◆ **Task item**
Entries follow. Set all of them down as they stand.

(Stored entries)
== Segment start ==

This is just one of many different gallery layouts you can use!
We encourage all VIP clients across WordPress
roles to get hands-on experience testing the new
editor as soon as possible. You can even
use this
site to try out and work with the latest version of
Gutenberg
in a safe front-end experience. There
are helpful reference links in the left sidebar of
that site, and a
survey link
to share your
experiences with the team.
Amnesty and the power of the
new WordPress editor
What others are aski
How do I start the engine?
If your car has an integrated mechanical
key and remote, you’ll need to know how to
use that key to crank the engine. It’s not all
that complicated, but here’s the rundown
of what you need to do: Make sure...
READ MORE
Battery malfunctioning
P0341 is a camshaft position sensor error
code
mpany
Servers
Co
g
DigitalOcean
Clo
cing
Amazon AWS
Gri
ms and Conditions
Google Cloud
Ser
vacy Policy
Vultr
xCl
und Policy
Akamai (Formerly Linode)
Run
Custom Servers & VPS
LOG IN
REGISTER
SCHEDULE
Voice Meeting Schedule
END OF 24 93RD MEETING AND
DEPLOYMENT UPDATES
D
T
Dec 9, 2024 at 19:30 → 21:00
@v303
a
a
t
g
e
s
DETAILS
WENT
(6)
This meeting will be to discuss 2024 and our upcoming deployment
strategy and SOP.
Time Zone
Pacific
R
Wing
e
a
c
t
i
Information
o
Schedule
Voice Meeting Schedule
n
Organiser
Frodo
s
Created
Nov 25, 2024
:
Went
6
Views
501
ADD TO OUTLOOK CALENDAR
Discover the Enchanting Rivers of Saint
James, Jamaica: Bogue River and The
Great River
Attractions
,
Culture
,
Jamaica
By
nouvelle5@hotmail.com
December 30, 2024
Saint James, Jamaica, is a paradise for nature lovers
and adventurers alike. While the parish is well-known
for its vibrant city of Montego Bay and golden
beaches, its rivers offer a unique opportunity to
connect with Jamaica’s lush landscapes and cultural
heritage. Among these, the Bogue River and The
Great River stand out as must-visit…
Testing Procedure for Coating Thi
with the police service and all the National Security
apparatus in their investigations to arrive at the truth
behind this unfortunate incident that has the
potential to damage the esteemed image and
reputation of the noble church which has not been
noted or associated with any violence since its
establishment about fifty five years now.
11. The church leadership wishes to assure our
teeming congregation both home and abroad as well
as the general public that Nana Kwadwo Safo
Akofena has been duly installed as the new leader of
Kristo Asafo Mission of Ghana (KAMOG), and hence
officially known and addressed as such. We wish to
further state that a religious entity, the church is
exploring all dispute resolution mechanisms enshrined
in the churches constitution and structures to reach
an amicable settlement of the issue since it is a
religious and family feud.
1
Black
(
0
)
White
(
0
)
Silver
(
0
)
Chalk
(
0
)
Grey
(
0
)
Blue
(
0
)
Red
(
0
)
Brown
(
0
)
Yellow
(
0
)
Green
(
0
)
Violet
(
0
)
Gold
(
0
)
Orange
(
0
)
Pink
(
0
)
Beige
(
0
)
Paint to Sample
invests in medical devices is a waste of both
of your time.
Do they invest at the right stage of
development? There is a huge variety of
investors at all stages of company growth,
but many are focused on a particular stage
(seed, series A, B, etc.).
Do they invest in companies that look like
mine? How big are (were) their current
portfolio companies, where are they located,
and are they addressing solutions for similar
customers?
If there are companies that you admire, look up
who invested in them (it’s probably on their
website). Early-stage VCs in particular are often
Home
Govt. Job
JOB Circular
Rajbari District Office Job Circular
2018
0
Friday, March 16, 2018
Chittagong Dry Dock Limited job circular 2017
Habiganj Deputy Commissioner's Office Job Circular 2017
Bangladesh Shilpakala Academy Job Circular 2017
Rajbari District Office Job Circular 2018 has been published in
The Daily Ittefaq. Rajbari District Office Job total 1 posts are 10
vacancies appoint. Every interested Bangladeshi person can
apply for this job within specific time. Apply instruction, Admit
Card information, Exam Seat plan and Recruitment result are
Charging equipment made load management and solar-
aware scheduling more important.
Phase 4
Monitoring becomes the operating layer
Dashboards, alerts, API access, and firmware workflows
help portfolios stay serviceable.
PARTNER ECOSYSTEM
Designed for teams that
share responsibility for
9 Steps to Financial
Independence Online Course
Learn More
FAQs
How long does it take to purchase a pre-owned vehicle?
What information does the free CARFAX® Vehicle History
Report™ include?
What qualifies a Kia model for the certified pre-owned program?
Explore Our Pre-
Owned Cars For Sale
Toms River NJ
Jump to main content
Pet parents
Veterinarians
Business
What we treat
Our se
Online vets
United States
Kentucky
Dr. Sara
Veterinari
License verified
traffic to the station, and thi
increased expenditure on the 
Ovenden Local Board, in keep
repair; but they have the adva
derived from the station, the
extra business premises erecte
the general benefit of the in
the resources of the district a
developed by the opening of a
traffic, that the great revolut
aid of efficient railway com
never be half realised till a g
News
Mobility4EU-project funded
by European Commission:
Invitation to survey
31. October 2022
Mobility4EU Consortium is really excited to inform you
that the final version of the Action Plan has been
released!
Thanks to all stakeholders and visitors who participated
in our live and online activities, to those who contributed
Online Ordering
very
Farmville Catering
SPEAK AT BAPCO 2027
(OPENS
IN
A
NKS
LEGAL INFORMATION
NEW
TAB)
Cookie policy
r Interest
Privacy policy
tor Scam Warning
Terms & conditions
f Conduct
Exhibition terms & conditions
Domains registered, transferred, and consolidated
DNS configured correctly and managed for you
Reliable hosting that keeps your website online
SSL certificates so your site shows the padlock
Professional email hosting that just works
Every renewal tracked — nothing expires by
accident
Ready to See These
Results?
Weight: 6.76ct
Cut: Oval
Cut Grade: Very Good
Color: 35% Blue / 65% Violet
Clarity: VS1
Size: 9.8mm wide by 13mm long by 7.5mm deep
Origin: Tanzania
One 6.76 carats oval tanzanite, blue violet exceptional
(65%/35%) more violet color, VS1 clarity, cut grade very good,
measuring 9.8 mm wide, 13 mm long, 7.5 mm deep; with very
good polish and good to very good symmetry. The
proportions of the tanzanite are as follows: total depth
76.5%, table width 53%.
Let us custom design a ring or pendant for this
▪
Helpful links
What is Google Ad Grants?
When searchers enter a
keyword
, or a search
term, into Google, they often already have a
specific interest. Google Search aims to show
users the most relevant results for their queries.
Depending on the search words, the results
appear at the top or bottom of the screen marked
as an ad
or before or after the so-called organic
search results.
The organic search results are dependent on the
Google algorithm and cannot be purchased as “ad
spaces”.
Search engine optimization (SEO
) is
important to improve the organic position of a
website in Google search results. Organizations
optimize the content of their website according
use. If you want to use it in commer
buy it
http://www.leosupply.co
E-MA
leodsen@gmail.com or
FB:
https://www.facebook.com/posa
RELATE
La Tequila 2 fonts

== Segment end ==

◆ **Exercise solution**
This is just one of many different gallery layouts you can use!
We encourage all VIP clients across WordPress
roles to get hands-on experience testing the new
editor as soon as possible. You can even
use this
site to try out and work with the latest version of
Gutenberg
in a safe front-end experience. There
are helpful reference links in the left sidebar of
that site, and a
survey link
to share your
experiences with the team.
Amnesty and the power of the
new WordPress editor
What others are aski
How do I start the engine?
If your car has an integrated mechanical
key and remote, you’ll need to know how to
use that key to crank the engine. It’s not all
that complicated, but here’s the rundown
of what you need to do: Make sure...
READ MORE
Battery malfunctioning
P0341 is a camshaft position sensor error
code
mpany
Servers
Co
g
DigitalOcean
Clo
cing
Amazon AWS
Gri
ms and Conditions
Google Cloud
Ser
vacy Policy
Vultr
xCl
und Policy
Akamai (Formerly Linode)
Run
Custom Servers & VPS
LOG IN
REGISTER
SCHEDULE
Voice Meeting Schedule
END OF 24 93RD MEETING AND
DEPLOYMENT UPDATES
D
T
Dec 9, 2024 at 19:30 → 21:00
@v303
a
a
t
g
e
s
DETAILS
WENT
(6)
This meeting will be to discuss 2024 and our upcoming deployment
strategy and SOP.
Time Zone
Pacific
R
Wing
e
a
c
t
i
Information
o
Schedule
Voice Meeting Schedule
n
Organiser
Frodo
s
Created
Nov 25, 2024
:
Went
6
Views
501
ADD TO OUTLOOK CALENDAR
Discover the Enchanting Rivers of Saint
James, Jamaica: Bogue River and The
Great River
Attractions
,
Culture
,
Jamaica
By
nouvelle5@hotmail.com
December 30, 2024
Saint James, Jamaica, is a paradise for nature lovers
and adventurers alike. While the parish is well-known
for its vibrant city of Montego Bay and golden
beaches, its rivers offer a unique opportunity to
connect with Jamaica’s lush landscapes and cultural
heritage. Among these, the Bogue River and The
Great River stand out as must-visit…
Testing Procedure for Coating Thi
with the police service and all the National Security
apparatus in their investigations to arrive at the truth
behind this unfortunate incident that has the
potential to damage the esteemed image and
reputation of the noble church which has not been
noted or associated with any violence since its
establishment about fifty five years now.
11. The church leadership wishes to assure our
teeming congregation both home and abroad as well
as the general public that Nana Kwadwo Safo
Akofena has been duly installed as the new leader of
Kristo Asafo Mission of Ghana (KAMOG), and hence
officially known and addressed as such. We wish to
further state that a religious entity, the church is
exploring all dispute resolution mechanisms enshrined
in the churches constitution and structures to reach
an amicable settlement of the issue since it is a
religious and family feud.
1
Black
(
0
)
White
(
0
)
Silver
(
0
)
Chalk
(
0
)
Grey
(
0
)
Blue
(
0
)
Red
(
0
)
Brown
(
0
)
Yellow
(
0
)
Green
(
0
)
Violet
(
0
)
Gold
(
0
)
Orange
(
0
)
Pink
(
0
)
Beige
(
0
)
Paint to Sample
invests in medical devices is a waste of both
of your time.
Do they invest at the right stage of
development? There is a huge variety of
investors at all stages of company growth,
but many are focused on a particular stage
(seed, series A, B, etc.).
Do they invest in companies that look like
mine? How big are (were) their current
portfolio companies, where are they located,
and are they addressing solutions for similar
customers?
If there are companies that you admire, look up
who invested in them (it’s probably on their
website). Early-stage VCs in particular are often
Home
Govt. Job
JOB Circular
Rajbari District Office Job Circular
2018
0
Friday, March 16, 2018
Chittagong Dry Dock Limited job circular 2017
Habiganj Deputy Commissioner's Office Job Circular 2017
Bangladesh Shilpakala Academy Job Circular 2017
Rajbari District Office Job Circular 2018 has been published in
The Daily Ittefaq. Rajbari District Office Job total 1 posts are 10
vacancies appoint. Every interested Bangladeshi person can
apply for this job within specific time. Apply instruction, Admit
Card information, Exam Seat plan and Recruitment result are
Charging equipment made load management and solar-
aware scheduling more important.
Phase 4
Monitoring becomes the operating layer
Dashboards, alerts, API access, and firmware workflows
help portfolios stay serviceable.
PARTNER ECOSYSTEM
Designed for teams that
share responsibility for
9 Steps to Financial
Independence Online Course
Learn More
FAQs
How long does it take to purchase a pre-owned vehicle?
What information does the free CARFAX® Vehicle History
Report™ include?
What qualifies a Kia model for the certified pre-owned program?
Explore Our Pre-
Owned Cars For Sale
Toms River NJ
Jump to main content
Pet parents
Veterinarians
Business
What we treat
Our se
Online vets
United States
Kentucky
Dr. Sara
Veterinari
License verified
traffic to the station, and thi
increased expenditure on the 
Ovenden Local Board, in keep
repair; but they have the adva
derived from the station, the
extra business premises erecte
the general benefit of the in
the resources of the district a
developed by the opening of a
traffic, that the great revolut
aid of efficient railway com
never be half realised till a g
News
Mobility4EU-project funded
by European Commission:
Invitation to survey
31. October 2022
Mobility4EU Consortium is really excited to inform you
that the final version of the Action Plan has been
released!
Thanks to all stakeholders and visitors who participated
in our live and online activities, to those who contributed
Online Ordering
very
Farmville Catering
SPEAK AT BAPCO 2027
(OPENS
IN
A
NKS
LEGAL INFORMATION
NEW
TAB)
Cookie policy
r Interest
Privacy policy
tor Scam Warning
Terms & conditions
f Conduct
Exhibition terms & conditions
Domains registered, transferred, and consolidated
DNS configured correctly and managed for you
Reliable hosting that keeps your website online
SSL certificates so your site shows the padlock
Professional email hosting that just works
Every renewal tracked — nothing expires by
accident
Ready to See These
Results?
Weight: 6.76ct
Cut: Oval
Cut Grade: Very Good
Color: 35% Blue / 65% Violet
Clarity: VS1
Size: 9.8mm wide by 13mm long by 7.5mm deep
Origin: Tanzania
One 6.76 carats oval tanzanite, blue violet exceptional
(65%/35%) more violet color, VS1 clarity, cut grade very good,
measuring 9.8 mm wide, 13 mm long, 7.5 mm deep; with very
good polish and good to very good symmetry. The
proportions of the tanzanite are as follows: total depth
76.5%, table width 53%.
Let us custom design a ring or pendant for this
▪
Helpful links
What is Google Ad Grants?
When searchers enter a
keyword
, or a search
term, into Google, they often already have a
specific interest. Google Search aims to show
users the most relevant results for their queries.
Depending on the search words, the results
appear at the top or bottom of the screen marked
as an ad
or before or after the so-called organic
search results.
The organic search results are dependent on the
Google algorithm and cannot be purchased as “ad
spaces”.
Search engine optimization (SEO
) is
important to improve the organic position of a
website in Google search results. Organizations
optimize the content of their website according
use. If you want to use it in commer
buy it
http://www.leosupply.co
E-MA
leodsen@gmail.com or
FB:
https://www.facebook.com/posa
RELATE
La Tequila 2 fonts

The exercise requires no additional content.